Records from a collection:
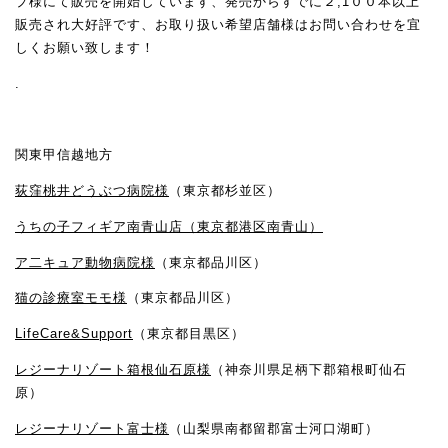
プ様にて販売を開始しています、発売からすでに２,1００本以上
販売され大好評です、お取り扱い希望店舗様はお問い合わせを宜
しくお願い致します！
.
関東甲信越地方
荻窪桃井どうぶつ病院様
（東京都杉並区）
うちの子フィギア南青山店（東京都港区南青山）
ア二キュア動物病院様
（東京都品川区）
猫の診療室モモ様
（東京都品川区）
LifeCare&Support
（東京都目黒区）
レジーナリゾート箱根仙石原様
（神奈川県足柄下郡箱根町仙石
原）
レジーナリゾート富士様
（山梨県南都留郡富士河口湖町）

What the exercise asks » All of the entries must be reproduced exactly, with no pictures kept.

Solution »
プ様にて販売を開始しています、発売からすでに２,1００本以上
販売され大好評です、お取り扱い希望店舗様はお問い合わせを宜
しくお願い致します！
.
関東甲信越地方
荻窪桃井どうぶつ病院様
（東京都杉並区）
うちの子フィギア南青山店（東京都港区南青山）
ア二キュア動物病院様
（東京都品川区）
猫の診療室モモ様
（東京都品川区）
LifeCare&Support
（東京都目黒区）
レジーナリゾート箱根仙石原様
（神奈川県足柄下郡箱根町仙石
原）
レジーナリゾート富士様
（山梨県南都留郡富士河口湖町）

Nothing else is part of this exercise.